Abstract
MRI across different field strengths presents distinct trade-offs in cost, accessibility and diagnostic quality. For instance, low-field scanners provide a portable and cost-effective method but produce images with a lower signal-to-noise ratio, while ultra-high-field scanners give higher resolution imaging yet remain limited in access. Deep learning-based synthesis can bridge these quality gaps, but existing methods address each field-strength transition independently, as multiple synthesis directions within a single framework are challenging due to different degradation characteristics, requiring distinct recovery strategies across the enhancement tasks. To address this, we propose an adaptive multi-task diffusion approach that supports multiple cross-field synthesis. As each task demands different forms of structural recovery, we introduce context-aware feature modulation conditioned on the noise level to regulate coarse reconstruction and fine-detail refinement during the synthesis. We also introduce region-specific anatomical constraints to further ensure the structural fidelity of the synthetic results. Experiments on paired 64mT, 3T, 7T brain MRI demonstrate accurate synthesis across field-strength transitions, with downstream task performance further validating the effective enhancement.
Architecture
System Requirement
All the experiments are conducted on Ubuntu 20.04 Focal version with Python 3.8.

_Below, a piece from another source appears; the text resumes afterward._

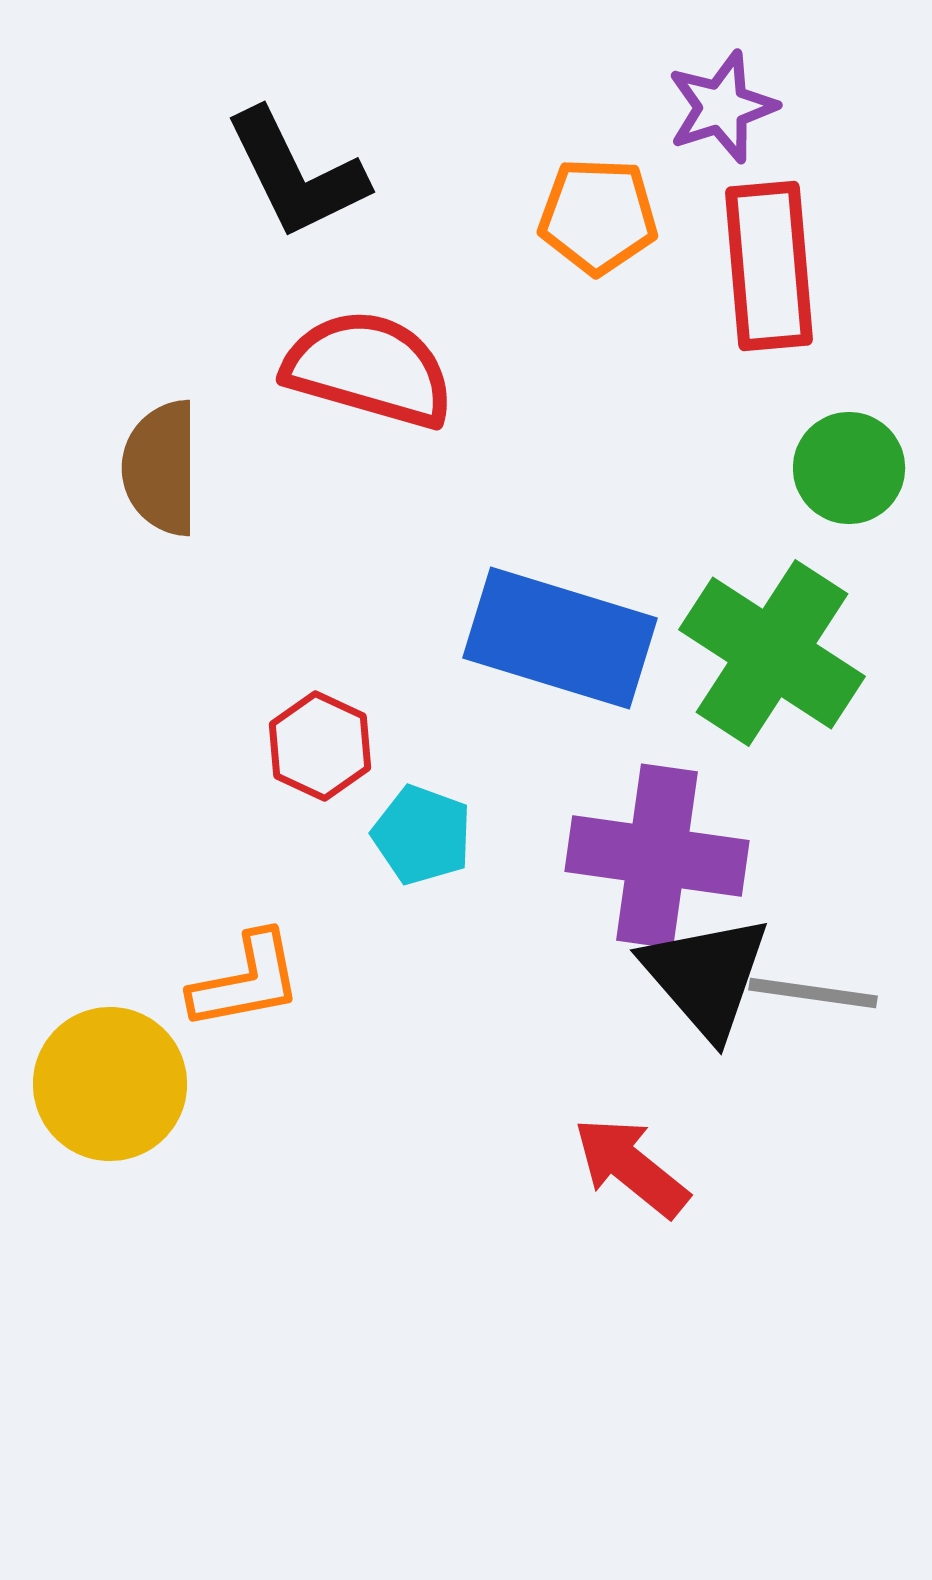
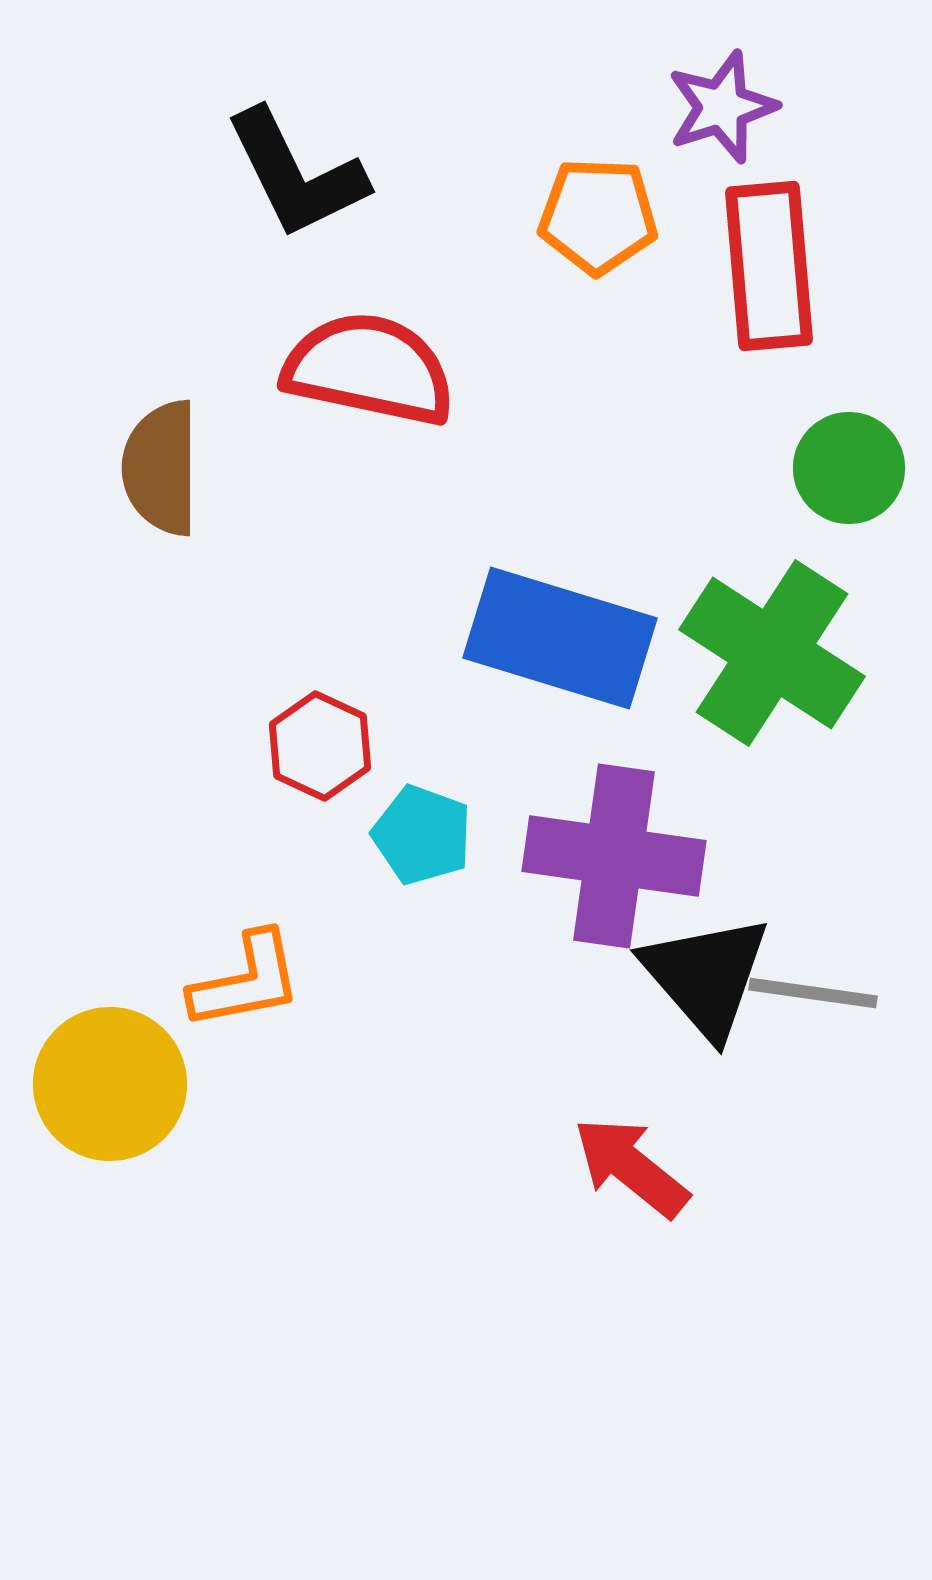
red semicircle: rotated 4 degrees counterclockwise
purple cross: moved 43 px left
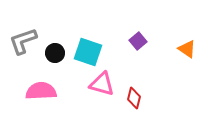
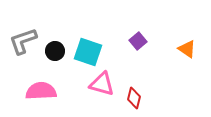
black circle: moved 2 px up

To train the model with the given settings, the system requires a GPU with at least 40GB. All the experiments are conducted on two Nvidia A40 GPUs. (Not required any non-standard hardware)
Installation Guide
Prepare an environment with python>=3.8 and install dependencies
pip install -r requirements.txt
Dataset Preparation
The experiments are conducted on an in-house paired 64mT-3T and 3T-7T dataset,
- UNC 3T-7T Dataset : https://springernature.figshare.com/articles/dataset/UNC_Paired_3T-7T_Dataset/23706033
First, extract the middle axial slices of each nifti file normalize and save as .npy To derive high-field segmentations, use SynthSeg++ and similarly save segmentations as .npy
data/
├── T1/
│ ├── train/
│ │ ├── lf_t1.npy
│ │ └── hf_t1.npy
│ │ └── 3T_t1.npy
│ │ └── 7T_t1.npy
│ │ └── hf_segs.npy
│ │ └── uhf_segs.npy
│ ├── test/
│ │ ├── lf_t1.npy
│ │ └── hf_t1.npy
│ │ └── 3T_t1.npy
│ │ └── 7T_t1.npy
│ ├── val/
│ │ ├── lf_t1.npy
│ │ └── hf_t1.npy
│ │ └── 3T_t1.npy
│ │ └── 7T_t1.npy
Train Model
To train the model on the multi-field datasets.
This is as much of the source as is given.